For the Intelligent Cloud segment, revenues are projected between $37.95 billion and $38.25 billion, suggesting growth of 27% to 28%. Azure and other cloud services revenue growth is expected at 39% to 40% in cc.

For the More Personal Computing segment, revenues are expected in the range of $11.75 billion to $12.25 billion, with hardware revenues declining year over year.

Inclusive of these one-time costs, full-year fiscal 2026 operating margins are expected to be up about 1 point year over year, excluding any impact from investments in OpenAI.

Capital expenditures are expected to increase to more than $40 billion in the fiscal fourth quarter, with the sequential increase including roughly $5 billion from higher component pricing as well as the impact from finance leases. The mix of short-lived assets is expected to remain similar to third-quarter levels. For 2026, Microsoft expects to invest roughly $190 billion in capital expenditures, including approximately $25 billion in impact from higher component pricing.

How Have Estimates Been Moving Since Then?

Since the earnings release, investors have witnessed a downward trend in estimates review.

VGM Scores

At this time, Microsoft has a nice Growth Score of B, a grade with the same score on the momentum front.

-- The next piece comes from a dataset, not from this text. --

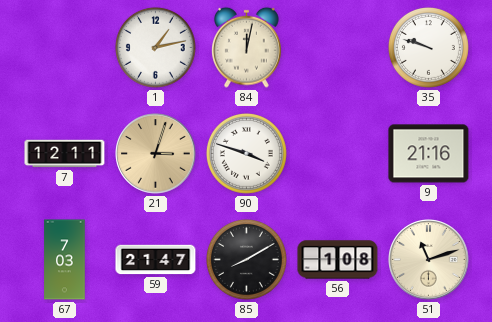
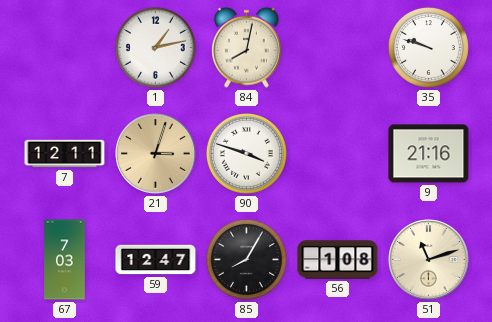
84: 12:02 -> 8:02
59: 21:47 -> 12:47
85: 8:10 -> 8:05
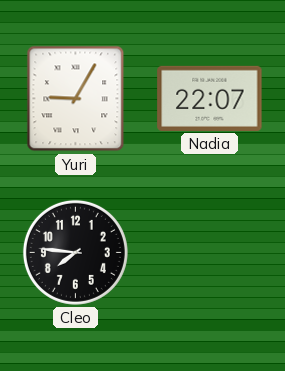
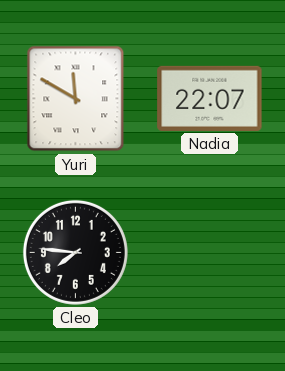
Yuri: 9:05 -> 11:50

However, the stock was allocated a grade of D on the value side, putting it in the bottom 40% for this investment strategy.

Overall, the stock has an aggregate VGM Score of B. If you aren't focused on one strategy, this score is the one you should be interested in.

Outlook

Estimates have been trending downward for the stock, and the magnitude of these revisions looks promising. Interestingly, Microsoft has a Zacks Rank #3 (Hold). We expect an in-line return from the stock in the next few months.

Performance of an Industry Player

Microsoft belongs to the Zacks Computer - Software industry. Another stock from the same industry, SAP (SAP), has gained 3.5% over the past month. More than a month has passed since the company reported results for the quarter ended March 2026.

SAP reported revenues of $11.18 billion in the last reported quarter, representing a year-over-year change of +17.9%. EPS of $2.01 for the same period compares with $1.51 a year ago.

SAP is expected to post earnings of $2.06 per share for the current quarter, representing a year-over-year change of +21.2%. Over the last 30 days, the Zacks Consensus Estimate remained unchanged.

SAP has a Zacks Rank #3 (Hold) based on the overall direction and magnitude of estimate revisions. Additionally, the stock has a VGM Score of B.